ABOUT THIS TASK => Nothing but the lines from the one that contains "The image size is (1448, 1454)." to the end of the records should be printed, both ends included, exactly as given.

======

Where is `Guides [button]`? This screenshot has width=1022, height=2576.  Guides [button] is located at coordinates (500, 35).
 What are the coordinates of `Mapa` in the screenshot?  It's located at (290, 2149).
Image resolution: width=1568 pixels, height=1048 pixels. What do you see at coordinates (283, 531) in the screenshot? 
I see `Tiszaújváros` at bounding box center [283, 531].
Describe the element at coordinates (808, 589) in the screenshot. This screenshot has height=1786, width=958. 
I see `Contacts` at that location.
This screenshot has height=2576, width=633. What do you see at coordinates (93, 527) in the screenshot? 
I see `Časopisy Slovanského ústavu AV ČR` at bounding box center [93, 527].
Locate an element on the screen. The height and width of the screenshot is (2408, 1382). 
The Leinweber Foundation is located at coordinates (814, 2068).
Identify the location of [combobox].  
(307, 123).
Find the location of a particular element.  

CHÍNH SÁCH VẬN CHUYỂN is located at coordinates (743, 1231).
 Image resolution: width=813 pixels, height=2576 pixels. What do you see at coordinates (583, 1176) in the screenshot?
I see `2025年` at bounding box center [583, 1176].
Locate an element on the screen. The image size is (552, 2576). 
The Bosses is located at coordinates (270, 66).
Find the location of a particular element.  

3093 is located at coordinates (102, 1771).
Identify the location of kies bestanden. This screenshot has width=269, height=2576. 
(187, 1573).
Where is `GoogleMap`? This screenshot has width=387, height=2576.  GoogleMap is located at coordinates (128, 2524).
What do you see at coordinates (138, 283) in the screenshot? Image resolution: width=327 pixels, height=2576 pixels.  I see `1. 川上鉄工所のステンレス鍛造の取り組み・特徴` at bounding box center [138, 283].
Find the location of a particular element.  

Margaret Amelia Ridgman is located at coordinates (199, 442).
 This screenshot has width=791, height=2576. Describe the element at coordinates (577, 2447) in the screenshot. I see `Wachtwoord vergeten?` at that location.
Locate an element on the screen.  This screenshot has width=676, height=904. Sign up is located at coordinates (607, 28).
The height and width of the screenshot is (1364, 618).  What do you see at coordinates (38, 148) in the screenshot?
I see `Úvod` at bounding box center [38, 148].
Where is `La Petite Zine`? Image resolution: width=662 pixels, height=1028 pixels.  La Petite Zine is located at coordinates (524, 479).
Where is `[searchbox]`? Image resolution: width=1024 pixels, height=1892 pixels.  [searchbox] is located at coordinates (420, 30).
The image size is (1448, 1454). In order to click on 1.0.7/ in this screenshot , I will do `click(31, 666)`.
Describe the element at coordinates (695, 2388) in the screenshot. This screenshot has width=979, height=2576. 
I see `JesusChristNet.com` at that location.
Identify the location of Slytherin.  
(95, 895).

======

FINISHED TASK =>
The image size is (1448, 1454). In order to click on 1.0.7/ in this screenshot , I will do `click(31, 666)`.
Describe the element at coordinates (695, 2388) in the screenshot. This screenshot has width=979, height=2576. 
I see `JesusChristNet.com` at that location.
Identify the location of Slytherin.  
(95, 895).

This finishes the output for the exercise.